Of course, the album’s title derives from Country Life’s twisted cabaret epistle, ‘Bitter Sweet’. While less perverse, this version is just as dynamic. Ferry’s vocals taking on an ominous tone. Like some sleazy emcee creeping up on you in a dark alley. Throughout, Ferry displays more personality than he has in decades.
‘Dance Away’ from 1979’s risible, Manifesto has never been one of my favorites. It still isn’t. But this version has all the charm the original lacked. What’s more, it’s entirely instrumental. And oddly, far more eloquent than the lyric version. On the flip side, ‘While My Heart Is Still Beating’ has been a song that has stuck with me over the years and this rendition dances all over the original with all the grace of Fred Astaire in top hat and tails.

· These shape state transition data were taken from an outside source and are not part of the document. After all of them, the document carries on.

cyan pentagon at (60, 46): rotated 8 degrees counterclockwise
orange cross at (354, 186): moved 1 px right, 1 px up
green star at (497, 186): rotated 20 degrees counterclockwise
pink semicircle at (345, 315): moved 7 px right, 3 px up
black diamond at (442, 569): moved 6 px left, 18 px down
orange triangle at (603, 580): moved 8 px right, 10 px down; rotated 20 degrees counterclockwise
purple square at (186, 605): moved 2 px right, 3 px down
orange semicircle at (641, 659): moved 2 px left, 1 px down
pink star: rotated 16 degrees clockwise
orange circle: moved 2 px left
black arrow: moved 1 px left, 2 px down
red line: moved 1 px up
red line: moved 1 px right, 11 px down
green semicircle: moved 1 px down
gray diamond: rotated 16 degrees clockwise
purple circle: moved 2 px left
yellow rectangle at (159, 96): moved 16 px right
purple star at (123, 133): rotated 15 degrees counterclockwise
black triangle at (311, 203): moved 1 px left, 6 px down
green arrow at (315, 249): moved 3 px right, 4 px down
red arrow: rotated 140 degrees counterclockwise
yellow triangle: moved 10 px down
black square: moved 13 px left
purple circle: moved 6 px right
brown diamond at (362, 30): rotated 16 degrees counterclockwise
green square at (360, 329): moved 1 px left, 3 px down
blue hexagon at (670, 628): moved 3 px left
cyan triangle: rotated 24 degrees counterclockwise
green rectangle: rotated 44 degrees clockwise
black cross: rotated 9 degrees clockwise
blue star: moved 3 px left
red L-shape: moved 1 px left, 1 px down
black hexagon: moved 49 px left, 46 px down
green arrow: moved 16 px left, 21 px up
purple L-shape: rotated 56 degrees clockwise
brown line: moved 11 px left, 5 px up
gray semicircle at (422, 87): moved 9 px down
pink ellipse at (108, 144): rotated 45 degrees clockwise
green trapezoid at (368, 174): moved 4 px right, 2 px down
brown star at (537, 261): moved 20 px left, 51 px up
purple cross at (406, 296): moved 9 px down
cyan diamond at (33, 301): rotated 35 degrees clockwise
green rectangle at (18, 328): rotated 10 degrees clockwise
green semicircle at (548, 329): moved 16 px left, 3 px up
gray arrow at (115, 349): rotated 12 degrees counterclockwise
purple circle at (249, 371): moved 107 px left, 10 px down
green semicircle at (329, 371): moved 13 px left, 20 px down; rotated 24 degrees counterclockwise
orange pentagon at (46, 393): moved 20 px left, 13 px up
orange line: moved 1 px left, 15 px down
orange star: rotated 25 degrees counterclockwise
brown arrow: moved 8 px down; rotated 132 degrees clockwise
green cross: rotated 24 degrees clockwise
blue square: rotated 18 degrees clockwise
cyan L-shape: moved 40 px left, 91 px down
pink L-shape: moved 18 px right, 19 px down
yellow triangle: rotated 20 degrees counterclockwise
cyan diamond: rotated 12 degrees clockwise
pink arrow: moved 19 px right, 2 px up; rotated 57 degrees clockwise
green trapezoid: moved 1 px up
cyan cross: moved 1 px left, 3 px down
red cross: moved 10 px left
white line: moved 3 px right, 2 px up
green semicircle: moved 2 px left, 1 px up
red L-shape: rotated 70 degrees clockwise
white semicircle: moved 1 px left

Along with ‘Bitter’s End’, ‘Sea Breezes’ mines Roxy Music’s debut for inspiration. Both are instrumental forays and they make for curious listening, but let’s face it, they were cut for soundtrack filler. Such isn’t the case with, ‘Chance Meeting’ however. While not entirely unwelcome, these versions sure as hell can’t compete with the Roxy originals.
The album ends with the haunting tango of, ‘Boys and Girls’. Another song lost in the haze of Ferry’s mind-numbingly boring solo career. Overall, it’s incredible to hear these songs take on a new life, salvaged from the crypt of cheesy, dated overproduction.

Without a doubt, this is a novelty. But it’s nowhere near cringe-worthy crap like, As Time By. While this isn’t completely outside of the box for Ferry, it works. For my money, he rescues a few pearls lost from the broken chain of his vapid solo career. And while Ferry hasn’t taken any real musical risks since Eno left Roxy, this is nothing to turn your nose up at.  So yeah, Ferry has been sucking royally for years. Even more maddening, there have been brief flashes of brilliance. Youtube his 1999 performance of ‘Butcher Boy’ during the Meltdown Festival. It's bone-chilling. Raw and spare. Ferry’s voice sounding uncharacteristically gruff and eerie. He also laid down a haunting, ‘Low Lands Low’ for the Rogues Gallery II album. While I’ve been hoping he’d ditch his fashion ad shackles and cut an album in the ‘Butcher Boy’ vein, I won’t be holding my breath. In the meantime, this is truly Bitter Sweet.